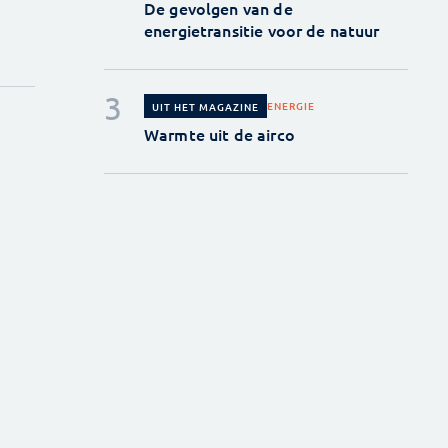
De gevolgen van de
energietransitie voor de natuur
ENERGIE
UIT HET MAGAZINE
Warmte uit de airco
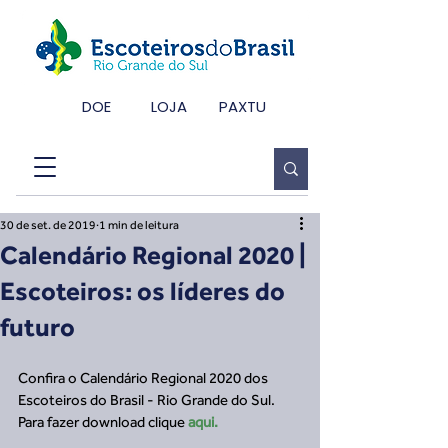
DOE
LOJA
PAXTU
30 de set. de 2019
1 min de leitura
Calendário Regional 2020 |
Escoteiros: os líderes do
futuro
Confira o Calendário Regional 2020 dos 
Escoteiros do Brasil - Rio Grande do Sul.
Para fazer download clique 
aqui
.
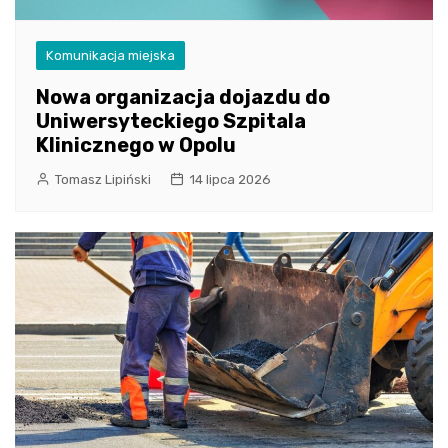
Komunikacja miejska
Nowa organizacja dojazdu do
Uniwersyteckiego Szpitala
Klinicznego w Opolu
Tomasz Lipiński
14 lipca 2026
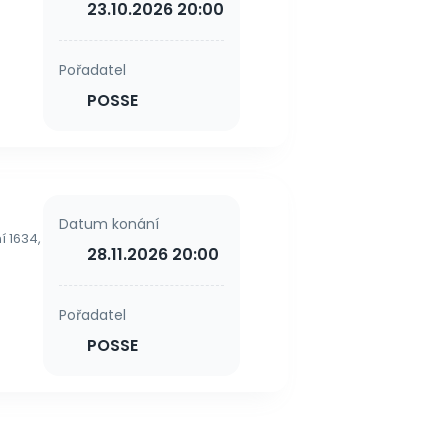
23.10.2026 20:00
Pořadatel
POSSE
Datum konání
í 1634,
28.11.2026 20:00
Pořadatel
POSSE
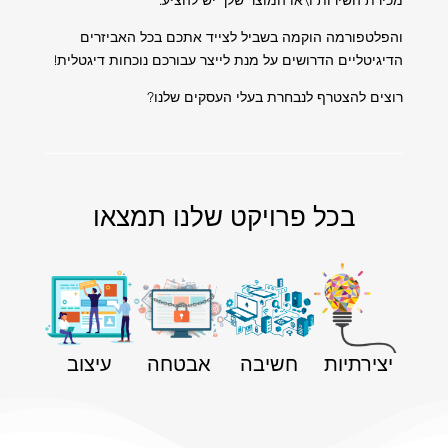
מכירת השירות ו\או המוצר שלך יש להציע.
והפלטפורמה הוקמה בשביל לצייד אתכם בכל האביזרים
הדיגיטליים הדרושים על מנת לייצר עבורכם נוכחות דיגטלית!
רוצים להצטרף לנבחרת בעלי העסקים שלנו?
בכל פרויקט שלנו תמצאו
יצירתיות
חשיבה
אבטחה
עיצוב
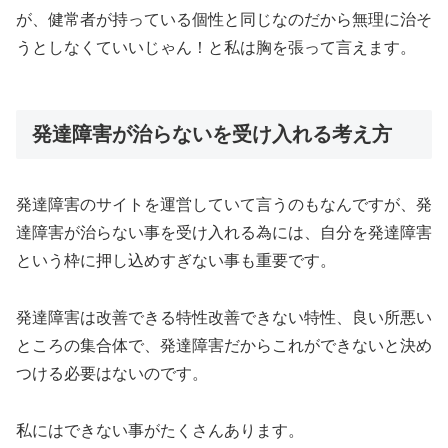
が、健常者が持っている個性と同じなのだから無理に治そ
うとしなくていいじゃん！と私は胸を張って言えます。
発達障害が治らないを受け入れる考え方
発達障害のサイトを運営していて言うのもなんですが、発
達障害が治らない事を受け入れる為には、自分を発達障害
という枠に押し込めすぎない事も重要です。
発達障害は改善できる特性改善できない特性、良い所悪い
ところの集合体で、発達障害だからこれができないと決め
つける必要はないのです。
私にはできない事がたくさんあります。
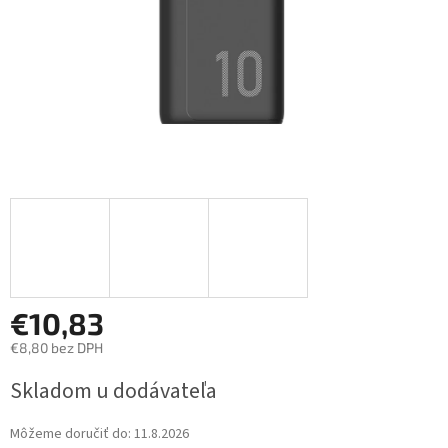
€10,83
€8,80 bez DPH
Jednotková
Skladom u dodávateľa
cena:
Môžeme doručiť do:
11.8.2026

# ACTION ITEM
Without including any pictures, copy every line above exactly.

# REPLY TO THE EXERCISE
De gevolgen van de
energietransitie voor de natuur
ENERGIE
UIT HET MAGAZINE
Warmte uit de airco
DOE
LOJA
PAXTU
30 de set. de 2019
1 min de leitura
Calendário Regional 2020 |
Escoteiros: os líderes do
futuro
Confira o Calendário Regional 2020 dos 
Escoteiros do Brasil - Rio Grande do Sul.
Para fazer download clique 
aqui
.
Komunikacja miejska
Nowa organizacja dojazdu do
Uniwersyteckiego Szpitala
Klinicznego w Opolu
Tomasz Lipiński
14 lipca 2026
23.10.2026 20:00
Pořadatel
POSSE
Datum konání
í 1634,
28.11.2026 20:00
Pořadatel
POSSE
מכירת השירות ו\או המוצר שלך יש להציע.
והפלטפורמה הוקמה בשביל לצייד אתכם בכל האביזרים
הדיגיטליים הדרושים על מנת לייצר עבורכם נוכחות דיגטלית!
רוצים להצטרף לנבחרת בעלי העסקים שלנו?
בכל פרויקט שלנו תמצאו
יצירתיות
חשיבה
אבטחה
עיצוב
が、健常者が持っている個性と同じなのだから無理に治そ
うとしなくていいじゃん！と私は胸を張って言えます。
発達障害が治らないを受け入れる考え方
発達障害のサイトを運営していて言うのもなんですが、発
達障害が治らない事を受け入れる為には、自分を発達障害
という枠に押し込めすぎない事も重要です。
発達障害は改善できる特性改善できない特性、良い所悪い
ところの集合体で、発達障害だからこれができないと決め
つける必要はないのです。
私にはできない事がたくさんあります。
€10,83
€8,80 bez DPH
Jednotková
Skladom u dodávateľa
cena:
Môžeme doručiť do:
11.8.2026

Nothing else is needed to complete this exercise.